An odds ratio of 1 means there is no difference between the groups

So we have a statistically non-significant result.

## Risk ratios and Odds ratios

### Case-control studies

The risk ratio cannot be used in case-control study, the odds ratio can be used. Risk ratios cannot be used in studies where selection of subjects is based on the outcome.

### Rare outcomes

When an outcome is rare the risk ratio and odds ratio will be approximately equal.

## The χ^{2} test

We can perform a hypothesis test on a contingency table. The test we will use most often is the χ^{2} test.

[χ is a Greek letter usually written *chi* in English. the pronunciation of the *ch* is similar to that in the Scottish *loch*.]

The null hypothesis of the χ^{2} test is that there is no association between the two variables.
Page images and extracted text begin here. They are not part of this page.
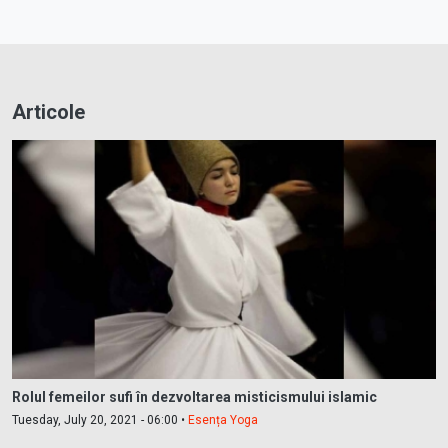
Articole
Rolul femeilor sufi în dezvoltarea misticismului islamic
Tuesday, July 20, 2021 - 06:00 •
Esența Yoga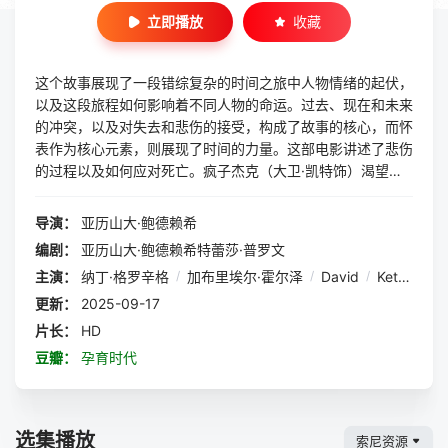
立即播放
收藏
这个故事展现了一段错综复杂的时间之旅中人物情绪的起伏，
以及这段旅程如何影响着不同人物的命运。过去、现在和未来
的冲突，以及对失去和悲伤的接受，构成了故事的核心，而怀
表作为核心元素，则展现了时间的力量。这部电影讲述了悲伤
的过程以及如何应对死亡。疯子杰克（大卫·凯特饰）渴望报
复约翰·帕克（加布里埃尔·霍尔泽饰），却因此而身败名裂。
另一方面，约翰·帕克接受了命运，学会了放手，最终找到了
导演：
亚历山大·鲍德赖希
内心的平静。故事伊始，约翰·帕克注意到他的怀表停了下
编剧：
亚历山大·鲍德赖希特蕾莎·普罗文
来。时间女士艾奥娜（娜丁·格罗辛格饰）向他解释了他怀表
主演：
纳丁·格罗辛格
/
加布里埃尔·霍尔泽
/
David
/
Ketter
和另一块怀表的来历，并要求归还。在一段令人心碎的时光
中，他得知了哥哥皮特·帕克（约翰内斯·维克饰）的死讯。从
更新：
2025-09-17
这一刻起，他开始了应对悲伤的五个阶段。他经历了否认、愤
片长：
HD
怒、讨价还价、沮丧和接受等阶段。与此同时，疯子杰克用另
豆瓣：
孕育时代
一块怀表回到了 1979 年。在那里，他请物理学家詹娜 (...
选集播放
索尼资源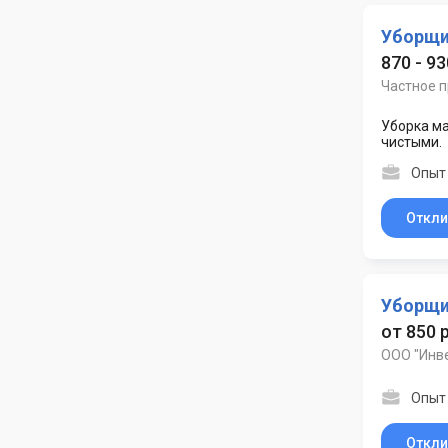
Уборщ
870 - 93
Частное 
Уборка ма
чистыми.
Опыт 
Откли
Уборщ
от 850 
ООО "Инв
Опыт 
Откли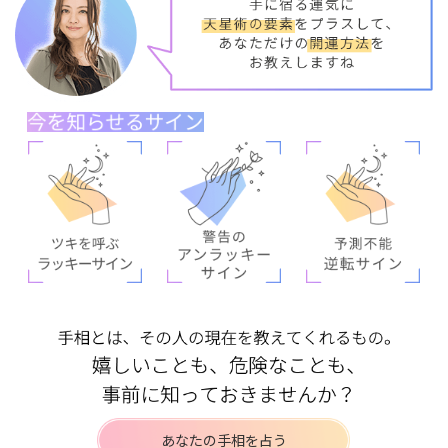
あなたの手相を占う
The test works by comparing the contingency table we observe from our results with the one we would expect if the null hypothesis were true.
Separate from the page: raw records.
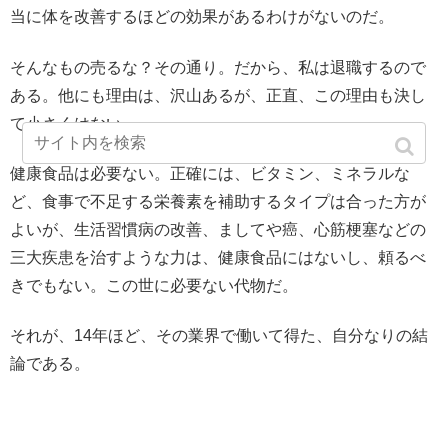
当に体を改善するほどの効果があるわけがないのだ。
そんなもの売るな？その通り。だから、私は退職するので
ある。他にも理由は、沢山あるが、正直、この理由も決し
て小さくはない。
健康食品は必要ない。正確には、ビタミン、ミネラルな
ど、食事で不足する栄養素を補助するタイプは合った方が
よいが、生活習慣病の改善、ましてや癌、心筋梗塞などの
三大疾患を治すような力は、健康食品にはないし、頼るべ
きでもない。この世に必要ない代物だ。
それが、14年ほど、その業界で働いて得た、自分なりの結
論である。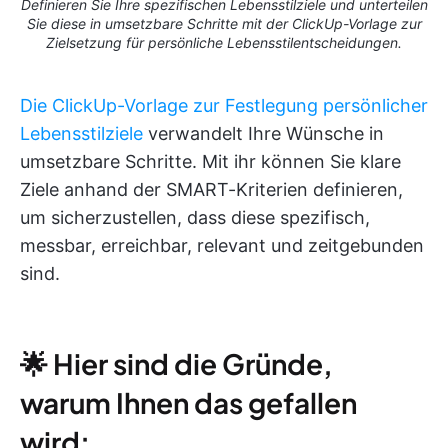
Definieren Sie Ihre spezifischen Lebensstilziele und unterteilen
Sie diese in umsetzbare Schritte mit der ClickUp-Vorlage zur
Zielsetzung für persönliche Lebensstilentscheidungen.
Die ClickUp-Vorlage zur Festlegung persönlicher
Lebensstilziele
verwandelt Ihre Wünsche in
umsetzbare Schritte. Mit ihr können Sie klare
Ziele anhand der SMART-Kriterien definieren,
um sicherzustellen, dass diese spezifisch,
messbar, erreichbar, relevant und zeitgebunden
sind.
🌟 Hier sind die Gründe,
warum Ihnen das gefallen
wird:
Details of how to perform a χ^{2} test by hand are on another page. I do not expect you to be able to do this for your assessments. I do expect you to show your awareness of being able to use and interpret χ^{2}tests. Learn how to get SPSS to calculate the results. If your results are already in the form of a contingency table you may find it easier to use the spreadsheet that is available on this site.

#### Observed:

Caries | |||

Yes | No | Total | |

Fluoridated | 77 | 29 | 106 |

Non-fluoridated | 95 | 31 | 126 |

Total | 172 | 60 | 232 |

#### Expected (under null hypothesis):

Caries | |||

Yes | No | Total | |

Fluoridated | 78·59 | 27·41 | 106 |

Non-fluoridated | 93·41 | 32·59 | 126 |

Total | 172 | 60 | 232 |

**χ ^{2} = 0·228, d.o.f = 1, P = 0·63**

As P > 0·05 we cannot reject the null hypothesis of no association

### Conditions for the χ^{2} test

- All expected values must be greater than 1
- 80% of expected values must be greater than 5

### Continuity correction (Yates's correction)
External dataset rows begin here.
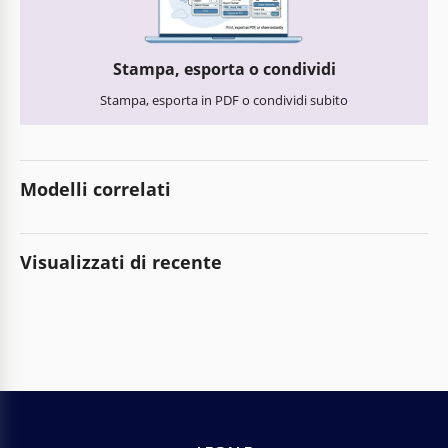
Stampa, esporta o condividi
Stampa, esporta in PDF o condividi subito
Modelli correlati
Visualizzati di recente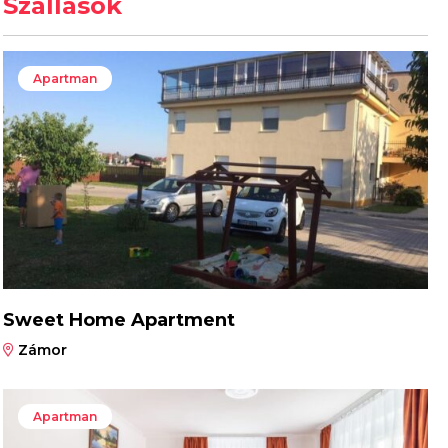
Szállások
Apartman
Sweet Home Apartment
Zámor
Apartman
For small sample sizes the χ^{2} test is too likely to reject the null hypothesis. A continuity correction can be made to allow for this. Although it is only strictly necessary on small sample sizes I would recommend always using it. The two conditions above still have to be met.

### Fisher's exact test

If a 2 x 2 contingency table fails to meet the conditions required for the χ^{2} test then Fisher's exact test can be used. This is based on different mathematics to the χ^{2} test which are more robust when sample sizes are small.

### What to do if larger tables fail to meet the requirements of the χ^{2} test

The best option is to combine categories.